Special Plan: AirAsia X naikkan “fuel surcharge” imbas lonjakan harga avtur
AirAsia X naikkan “fuel surcharge” akibat lonjakan harga avtur
Jakarta – Maskapai penerbangan AirAsia X mengumumkan telah meningkatkan tarif tambahan untuk bahan bakar (fuel surcharge) sebesar 20 persen. Kenaikan ini mencakup peningkatan rata-rata 30 hingga 40 persen dibandingkan sebelumnya, terutama karena dampak perang antara Iran dan Amerika Serikat-Israel yang memengaruhi harga avtur global.
“Secara keseluruhan, kami menambahkan sekitar 20 persen biaya tambahan pada bahan bakar/avtur.

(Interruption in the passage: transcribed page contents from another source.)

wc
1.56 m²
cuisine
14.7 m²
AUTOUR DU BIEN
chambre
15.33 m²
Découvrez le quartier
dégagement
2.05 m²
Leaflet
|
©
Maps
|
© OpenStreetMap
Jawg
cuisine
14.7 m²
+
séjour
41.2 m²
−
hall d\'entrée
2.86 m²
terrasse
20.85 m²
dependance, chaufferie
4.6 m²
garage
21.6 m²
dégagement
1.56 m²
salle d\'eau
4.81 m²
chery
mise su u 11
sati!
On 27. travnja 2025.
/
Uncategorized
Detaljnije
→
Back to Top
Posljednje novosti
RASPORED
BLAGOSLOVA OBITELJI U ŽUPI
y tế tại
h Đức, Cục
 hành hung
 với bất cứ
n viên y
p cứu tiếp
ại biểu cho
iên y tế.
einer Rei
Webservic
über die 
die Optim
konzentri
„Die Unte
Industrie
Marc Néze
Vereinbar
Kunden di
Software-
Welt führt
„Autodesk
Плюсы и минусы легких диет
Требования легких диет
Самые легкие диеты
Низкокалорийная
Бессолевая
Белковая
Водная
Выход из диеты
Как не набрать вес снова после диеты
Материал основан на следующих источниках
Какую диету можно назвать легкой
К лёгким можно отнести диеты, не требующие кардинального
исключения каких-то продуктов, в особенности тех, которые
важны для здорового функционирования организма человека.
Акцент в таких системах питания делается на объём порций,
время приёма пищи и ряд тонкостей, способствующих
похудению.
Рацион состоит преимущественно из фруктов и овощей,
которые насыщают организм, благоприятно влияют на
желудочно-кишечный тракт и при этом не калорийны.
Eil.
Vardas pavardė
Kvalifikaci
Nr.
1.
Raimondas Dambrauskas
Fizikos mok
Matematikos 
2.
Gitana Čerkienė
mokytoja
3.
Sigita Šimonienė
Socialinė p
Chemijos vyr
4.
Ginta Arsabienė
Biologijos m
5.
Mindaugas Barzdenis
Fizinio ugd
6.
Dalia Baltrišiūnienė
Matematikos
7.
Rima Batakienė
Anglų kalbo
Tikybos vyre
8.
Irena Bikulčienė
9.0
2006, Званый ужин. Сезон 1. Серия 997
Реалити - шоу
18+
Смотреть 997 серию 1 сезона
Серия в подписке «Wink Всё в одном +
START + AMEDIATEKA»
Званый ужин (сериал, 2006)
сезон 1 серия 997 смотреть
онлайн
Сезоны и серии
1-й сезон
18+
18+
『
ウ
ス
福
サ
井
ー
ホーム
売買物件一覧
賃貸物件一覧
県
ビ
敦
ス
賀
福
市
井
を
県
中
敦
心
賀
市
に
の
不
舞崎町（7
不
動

Dari segi tarif, kami cenderung meningkatkan sekitar 30 persen hingga 40 persen dibandingkan sebelumnya,” ujar Chief Commercial Officer AirAsia X Amanda Woo dalam konferensi pers daring, yang disiarkan dari Jakarta, Senin.
Harga avtur dunia di luar normal sebelumnya mencapai level 150–200 dolar AS per barel pada April 2026, melonjak tajam dari harga di bawah 100 dolar AS. Peningkatan ini terjadi karena tekanan geopolitik akibat konflik yang berlangsung.
Dalam upaya menjaga operasional perusahaan, AirAsia X juga melakukan perubahan strategis pada jaringan penerbangan. Perusahaan mengurangi jumlah penerbangan dan menggabungkan kapasitas di beberapa rute utama untuk mengoptimalkan efisiensi.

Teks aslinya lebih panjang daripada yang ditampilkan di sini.